The procedure with the Residuals vs Leverage chart is that outliers are removed from independent variables and the model is rebuilt. This procedure improves model properties.

The chart showed observation number 5690. Let’s see what the data is.

In [21]:
dfM.iloc[5660:5710, :].plot(kind='bar',figsize=(16,2), legend=False)
Out[21]:
<matplotlib.axes._subplots.AxesSubplot at 0x22e71f28cf8>

Influence plot

The impact graph shows the residual values of the model as a function of the lever of each observation measured with the hat matrix. Externally learned residual values are scaled according to their standard deviation
Two impact measures are available: Cook and DFFITS.

In [22]:
fig, ax = plt.subplots(figsize=(18,3))
fig = sm.graphics.influence_plot(model_fit, ax=ax, criterion="cooks")

Interpretation

The size of the bubbles (in our chart you can not see it) means the size of the cook distance, the larger the bubble, the greater the cook parameter.

DFFITS

DFFITS is a diagnostic that is intended to show how much impact a point in the statistical regression proposed in 1980 has [1] It is defined as student DFFIT, where the latter is a change in the predicted value for the point obtained when this point is left outside the regression .

Cooks

is a commonly used estimation of the data point impact when performing the least squares regression analysis. [1] In practical ordinary least squares analysis, the Cook distance can be used in several ways:

  • to identify influential data points that are particularly worth checking for validity; or
  • indicate areas of the design space in which it would be good to obtain more data points.

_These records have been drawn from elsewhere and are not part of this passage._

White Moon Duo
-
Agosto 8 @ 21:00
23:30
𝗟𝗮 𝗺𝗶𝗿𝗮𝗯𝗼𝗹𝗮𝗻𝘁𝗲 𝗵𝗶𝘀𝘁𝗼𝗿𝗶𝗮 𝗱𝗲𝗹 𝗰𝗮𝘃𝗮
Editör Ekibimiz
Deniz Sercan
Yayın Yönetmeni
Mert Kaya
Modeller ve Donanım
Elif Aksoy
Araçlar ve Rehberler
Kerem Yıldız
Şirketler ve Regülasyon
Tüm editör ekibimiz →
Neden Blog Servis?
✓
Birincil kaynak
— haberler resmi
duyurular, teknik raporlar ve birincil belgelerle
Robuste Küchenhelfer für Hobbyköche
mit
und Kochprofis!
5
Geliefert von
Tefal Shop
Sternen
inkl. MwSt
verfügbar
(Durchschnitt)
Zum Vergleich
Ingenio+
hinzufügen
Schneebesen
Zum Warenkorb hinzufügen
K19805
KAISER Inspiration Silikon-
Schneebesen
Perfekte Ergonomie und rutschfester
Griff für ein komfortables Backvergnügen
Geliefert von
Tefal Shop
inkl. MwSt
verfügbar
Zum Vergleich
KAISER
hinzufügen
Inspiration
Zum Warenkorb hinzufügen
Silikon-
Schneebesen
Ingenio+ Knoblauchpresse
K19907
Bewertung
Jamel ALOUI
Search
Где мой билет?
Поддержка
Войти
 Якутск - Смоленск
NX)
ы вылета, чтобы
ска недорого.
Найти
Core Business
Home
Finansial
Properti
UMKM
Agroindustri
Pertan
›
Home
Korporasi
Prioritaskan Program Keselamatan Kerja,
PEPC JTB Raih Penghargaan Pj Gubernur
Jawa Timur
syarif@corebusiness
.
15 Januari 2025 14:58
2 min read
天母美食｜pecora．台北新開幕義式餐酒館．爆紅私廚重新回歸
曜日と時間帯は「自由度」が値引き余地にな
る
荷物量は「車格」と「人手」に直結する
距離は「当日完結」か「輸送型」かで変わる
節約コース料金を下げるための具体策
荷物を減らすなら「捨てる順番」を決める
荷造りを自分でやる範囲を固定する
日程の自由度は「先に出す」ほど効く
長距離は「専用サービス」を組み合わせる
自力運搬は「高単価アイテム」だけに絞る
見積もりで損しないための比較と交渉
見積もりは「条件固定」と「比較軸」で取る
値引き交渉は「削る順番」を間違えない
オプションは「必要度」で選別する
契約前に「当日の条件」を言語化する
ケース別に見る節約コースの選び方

This means that Cooks distance measures the impact of each observation in the model or “what would happen if each observation were not in the model,” and this is important because it is one way to detect outliers that particularly affects the regression line. When we are not looking for and treating potential outliers in our data, it is possible that the corrected coefficients for the model may not be the most representative or appropriate, which may lead to incorrect inferences.

The hat values

Hat values ​​are fitted values ​​or predictions made by the model for each observation. Completely different from Cook’s distance.

H levarage

H levarage measures how each input parameter X affects the fit model. In contrast, the Cook distance also includes the influence of the output parameter y.